Green Zone segue Matt Damon militare impegnato nella localizzazione dei siti dove sarebbero custodite le famigerate armi di distruzione di massa di Saddam. Poco alla volta al soldato Damon sorge il sospetto che ci sia qualcosa che non funziona nei flussi di informazione che l’intelligence e i servizi offrono ai militari. Poco alla volta Greengrass evidenzia come e perché è nato l’inganno delle armi di distruzione di massa. A chi serviva e chi lo ha manipolato. Di fatto spiegandoci come mai gli Stati Uniti sono ancora in guerra.

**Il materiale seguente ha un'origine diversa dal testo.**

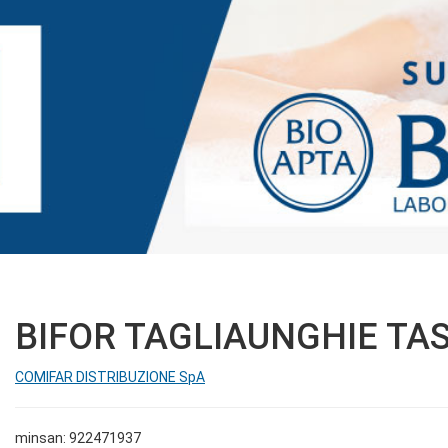
BIFOR TAGLIAUNGHIE TA
COMIFAR DISTRIBUZIONE SpA
minsan: 922471937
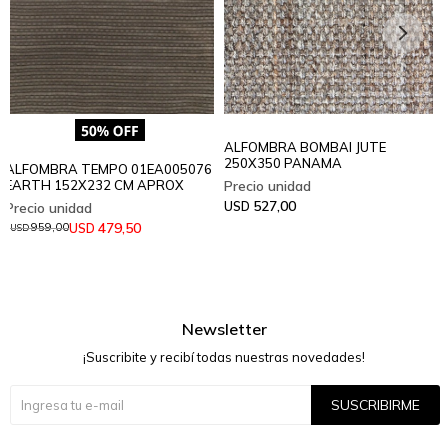
ALFOMBRA BOMBAI JUTE
250X350 PANAMA
ALFOMBRA TEMPO 01EA005076
EARTH 152X232 CM APROX
527,00
USD
479,50
USD
959,00
USD
Newsletter
¡Suscribite y recibí todas nuestras novedades!
SUSCRIBIRME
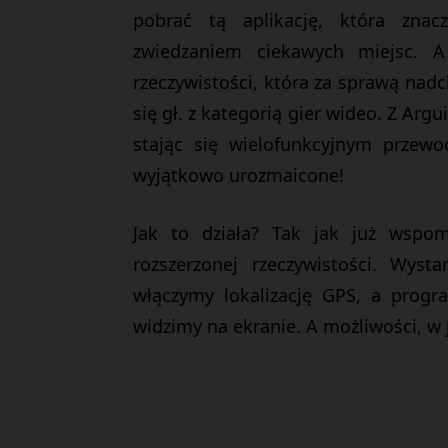
pobrać tą aplikację, która zna
zwiedzaniem ciekawych miejsc. A 
rzeczywistości, która za
sprawą nadc
się gł. z kategorią gier wideo.
Z
Argu
stając się wielofunkcyjnym przewo
wyjątkowo urozmaicone!
Jak to działa? Tak jak już wspom
rozszerzonej rzeczywistości. Wyst
włączymy lokalizację GPS, a progra
widzimy na ekranie. A możliwości, w j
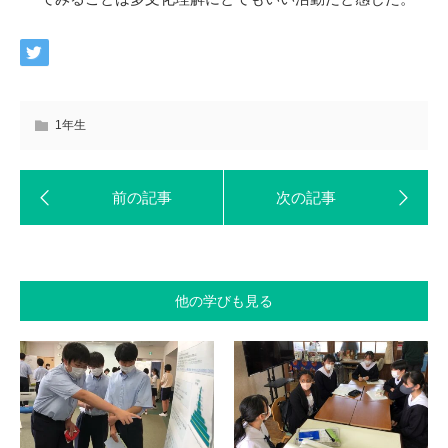
1年生
他の学びも見る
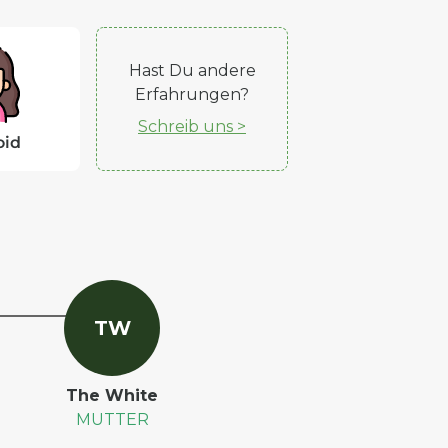
Hast Du andere
Erfahrungen?
Schreib uns >
oid
T
W
The White
MUTTER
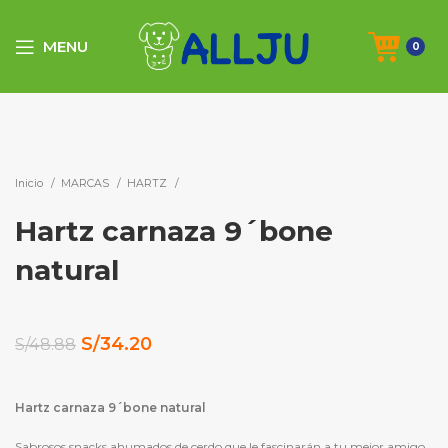
MENU
0
-30%
Click to enlarge
Inicio
MARCAS
HARTZ
Hartz carnaza 9´bone
natural
El
El
S/
34.20
S/
48.88
precio
precio
original
actual
Hartz carnaza 9´bone natural
era:
es:
Sabrosos snacks ahumados de cerdo que le fascinarán a tu mejor amigo.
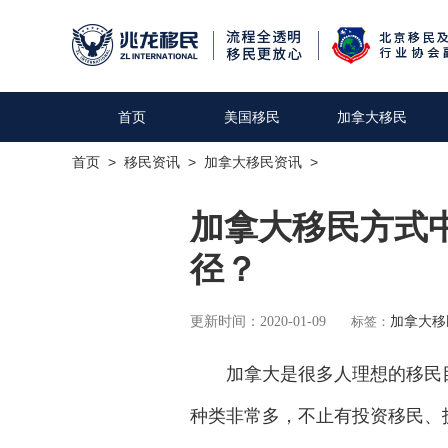
首页
美国移民
加拿大移民
首页
>
移民资讯
>
加拿大移民资讯
>
加拿大移民方式
径？
更新时间：2020-01-09
标签：
加拿大移
加拿大是很多人理想的移民目
种类非常多，不止有投资移民、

Questo è cinema popolare.

Con la lucidità dei grandi film paranoici degli anni Settanta post-Watergate, Greengrass mette in piedi un universo che potrebbe essere benissimo quello del super-agente Jack Bauer di
24. Nessuno è ciò che sembra. La verità è una valuta estremamente pregiata che viaggia meglio se falsa perché più leggera. Tra le strade di Baghdad, che si trasformano poco alla volta in budelli guardati a vista da cecchini, Matt Damon tenta, con l’aiuto di un Brendan Gleeson anziano agente della CIA, di evitare che la città diventi una polveriera più di quanto non lo sia già. Fatalmente essere paranoici significa semplicemente non ti fidare di nessuno e resta in vita più che puoi.

Al di là della grande lezione etica di
Green Zone, Paul Greengrass si dimostra superbo montatore di azioni frenetiche messe in scene con impeccabile chiarezza, nonostante l’abbondante uso di macchina a spalla e a mano. Lo sguardo non si smarrisce mai fra gli innumerevoli tagli di montaggio, evidenziando straordinaria abilità nell’equilibrare tutte le informazioni necessarie alla comprensione della vicenda senza sacrificare mai il tasso adrenalinico della vicenda.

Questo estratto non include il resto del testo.